To all of you boys who are convinced that girls are as sex-obsessed as you are, that we waste away hours in search of the perfect orgasm; to all of you who utilize visions of naked sweat-laden girls pleasuring themselves to aid your own quest for climax, you may rest assured that your dreams are a reality. To all of you ladies who believe that all females conquer our boredom by baking cookies and having sing-a-longs like you do, well, you obviously don’t have friends like me. I love to masturbate. I love to talk about my love of masturbation almost as much as I enjoy the act itself. If you don’t believe me, come over to my house, on any day of the week, and wait for me to burst out of my room, red-faced and glowing, itching to give my roommates a play-by-play of my latest rendezvous with my vibrator.
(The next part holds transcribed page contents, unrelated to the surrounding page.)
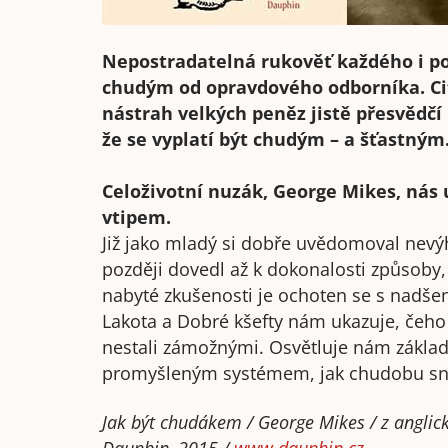
Nepostradatelná rukověť každého i po
chudým od opravdového odborníka. Citl
nástrah velkých peněz jistě přesvědčí
že se vyplatí být chudým – a šťastným
Celoživotní nuzák, George Mikes, nás 
vtipem.
Již jako mladý si dobře uvědomoval nevýh
později dovedl až k dokonalosti způsoby, 
nabyté zkušenosti je ochoten se s nadšen
Lakota a Dobré kšefty nám ukazuje, čeho
nestali zámožnými. Osvětluje nám základ
promyšleným systémem, jak chudobu snáš
Jak být chudákem / George Mikes / z anglic
Dauphin, 2015 /
www.dauphin.cz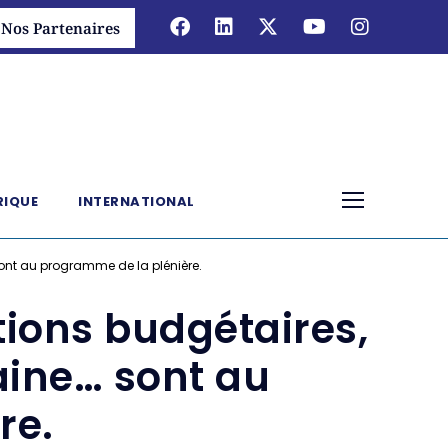
Nos Partenaires
RIQUE
INTERNATIONAL
 sont au programme de la plénière.
tions budgétaires,
aine… sont au
re.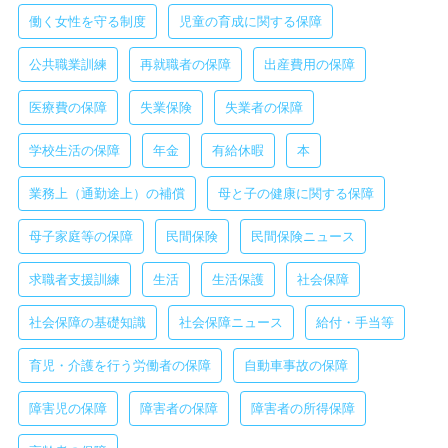
働く女性を守る制度
児童の育成に関する保障
公共職業訓練
再就職者の保障
出産費用の保障
医療費の保障
失業保険
失業者の保障
学校生活の保障
年金
有給休暇
本
業務上（通勤途上）の補償
母と子の健康に関する保障
母子家庭等の保障
民間保険
民間保険ニュース
求職者支援訓練
生活
生活保護
社会保障
社会保障の基礎知識
社会保障ニュース
給付・手当等
育児・介護を行う労働者の保障
自動車事故の保障
障害児の保障
障害者の保障
障害者の所得保障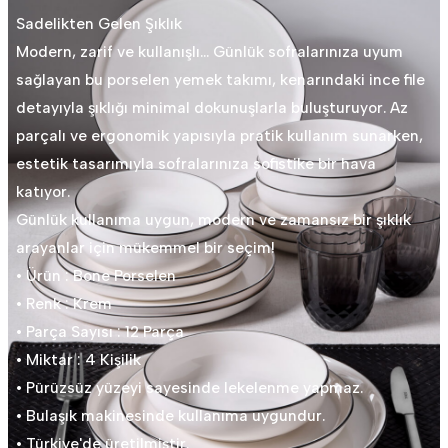
Sadelikten Gelen Şıklık
Modern, zarif ve kullanışlı… Günlük sofralarınıza uyum
sağlayan bu porselen yemek takımı, kenarındaki ince file
detayıyla şıklığı minimal dokunuşlarla buluşturuyor. Az
parçalı ve ergonomik yapısıyla pratik kullanım sunarken,
estetik tasarımıyla sofralarınıza sofistike bir hava
katıyor.
Günlük kullanıma uygun, modern ve zamansız bir şıklık
arayanlar için mükemmel bir seçim!
• Ürün : Bone Porselen
• Renk : Krem
• Parça Sayısı : 12 Parça
• Miktar : 4 Kişilik
• Pürüzsüz yüzeyi sayesinde lekelenme yapmaz.
• Bulaşık makinesinde kullanıma uygundur.
• Türkiye'de üretilmiştir.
My love affair with vibrators all began about a month ago, when my friend and I decided that a vibrator would be the perfect way to pass a lazy afternoon, and went on the ultimate shopping trip. I was fed up not only by my sex slump, but by the fact that all of my human sexual partners thus far have failed to provide me with an orgasm. Considering that I have now been let in on the secret that the orgasm is the meaning of life, the very reason that males and females were placed on this earth, I severely regret the nineteen years I spent in oblivion. Ignorance is not bliss, orgasm is bliss.

But I digress: Back to the search for the replacement dick, the glorious piece of plastic that would, unbeknownst to me, become my favored partner in crime, my preferred companion for a Tuesday afternoon, or for that matter, a Tuesday morning… or a Wednesday, or Thursday, or Friday. (Sorry, roomies, I guess you haven’t seen a lot of me lately, but can you get me off?) The sun was setting as my friend and I wandered into the aptly named Adult Store on State Street. Our mission was clear: I was Goldilocks, and my vibrator needed to be just right. If you’ve ever been to a sex shop, and I know you have, then you know about the never-ending wall of dildos. We were overwhelmed by the explosion of colors, textures, tastes, lengths, widths and consistencies. The best part was the variety of names: Mr. Feelgood, My First Vibe, Cowboy and, my personal favorite, the Crystal Cock. After empirical examination and comparison of the attributes of each choice, we came to the consensus that the mid-sized, purple, “turbo-charged” magic stick would do the job. It didn’t even matter that there was no name on the package, because inspiration stuck with one look at the beautiful wand: My eight inches of pure pleasure would be known as Mr. Lavender.

And, as they say, the rest is history. I filled that baby up with batteries and fired it up as soon as I sat down in my friend’s car; it was all I could do not to tear my thong off right there in the front seat and consummate my relationship with Mr. Lavender in front of my friend, not to mention all of the commuters on the 101. But I waited. And let me tell you, the drive from State Street to Trigo Road has never been longer. As soon as I was in the safety of my own room, I put up a pink post-it, coded with “Candyshop, kind of,” set that bad boy to Turbo, and hopped into bed, not to be seen for the duration of three episodes of “Sex and the City” and one of “Laguna Beach.” Girls, if you’ve never used a vibrator, it’s time to go to the bank, withdraw $24.99 (What else were you going to use it for, three salads from Silvergreens and a Rice Krispy Treat?), and head down to the sex shop; you can tell them I sent you. The sad truth is, I don’t think that nearly enough of us are taking the matter of the elusive orgasm into our own hands. I am here to tell you that he can never do for you what Mr. Lavender, or Mr. Whatever, can do for you; all it takes is a flick of the wrist and your fists will be clenched in ecstasy. If you’re anything like me, your legs will be kicking, your breathing will be hard, and you will be physically unable to extract your vibrator from between your legs until your roommate is pounding at the door, inquiring about the screaming she heard coming from inside the room. I spent all of last weekend holed up in my room, under the guise that I was watching documentaries to research my poli sci paper. It was me, “Farenheit 9/11” and Mr. Lavender. And yes, it is possible to masturbate while watching a Michael Moore film, as long as you avoid looking at him.

I only see one problem with my newfound love for vibrators: A guy may never be able to satisfy me in the same way. Oh well, I can always run into the bathroom afterwards for a quickie with a real man, Mr. Lavender. “It’s like having sex with someone you love.”

Dana Olsen is a sophomore communication major.